- Recorded information:

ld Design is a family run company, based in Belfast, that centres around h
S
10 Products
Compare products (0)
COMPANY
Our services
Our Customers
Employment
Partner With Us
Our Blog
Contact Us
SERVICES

- Exercise instructions:
The expected output is the lines from the one holding "Our services" through the last line of the data, exactly as they appear, with nothing before or after.

- Written response:
Our services
Our Customers
Employment
Partner With Us
Our Blog
Contact Us
SERVICES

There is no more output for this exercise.